Files, Feuds and Funerals 8

I almost didn’t live to see my father die.  He almost survived me by about 38 years.  I think, at least.  It was on a pretty cold night, probably in the fall, and my next oldest brother and a good friend of his and I walked down into the darkness at the bottom of the driveway to throw eggs at cars, which was a fairly common custom back then when you lived in sleepy Greenwich, where nothing ever really happened.  I don’t know if it still is.

     That was certainly the kind of thing kids were doing back on October 30th, which people in my area called Mischief Night.  It was also known as Doorbell Night because kids got their kicks out of ringing doorbells and racing off.  As I was saying, things could be pretty uneventful back then.   That was until they stopped becoming uneventful, like on the night of October 30th, 1975. That was the day Martha Moxley got bludgeoned to death with a golf club, a six iron, in one of the most high-profile murders of the end of the 20th Century.

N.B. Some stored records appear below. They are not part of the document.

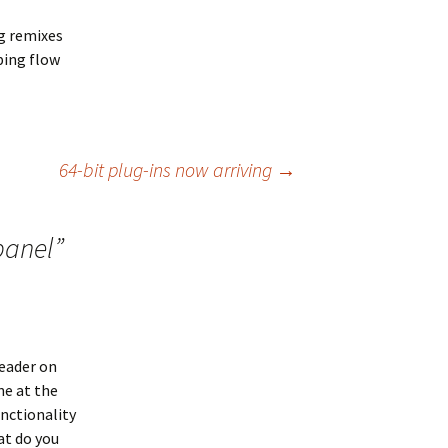
ng remixes
ping flow
64-bit plug-ins now arriving
→
panel
”
header on
ne at the
nctionality
at do you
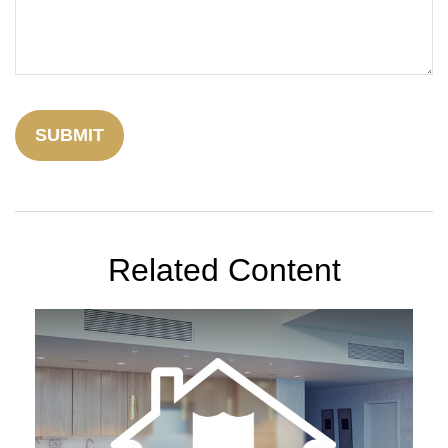
Related Content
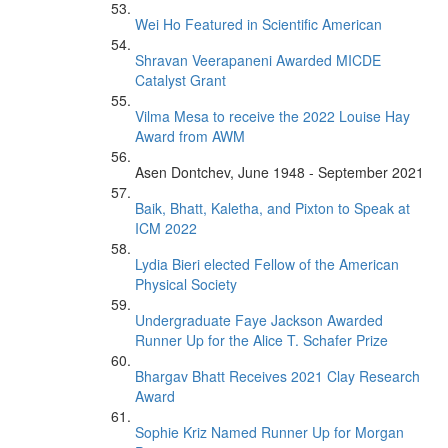
Wei Ho Featured in Scientific American
Shravan Veerapaneni Awarded MICDE
Catalyst Grant
Vilma Mesa to receive the 2022 Louise Hay
Award from AWM
Asen Dontchev, June 1948 - September 2021
Baik, Bhatt, Kaletha, and Pixton to Speak at
ICM 2022
Lydia Bieri elected Fellow of the American
Physical Society
Undergraduate Faye Jackson Awarded
Runner Up for the Alice T. Schafer Prize
Bhargav Bhatt Receives 2021 Clay Research
Award
Sophie Kriz Named Runner Up for Morgan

The act was performed so violently that the perpetrator literally split the metal stick in two.  Then he plunged one half into her neck to ensure she was dead.  It was another one of those coups de grace, I guess.  People can be so merciful at the strangest of times.  It would have been a perfect story for Forensic Files.

     The night I was talking about was also chilly.  I remember this because I was wearing a brown winter coat whose collar I used to suck on all the time and which possessed a feature I originally thought was a good one, but it didn’t turn out that way in that particular instance.  Let me explain.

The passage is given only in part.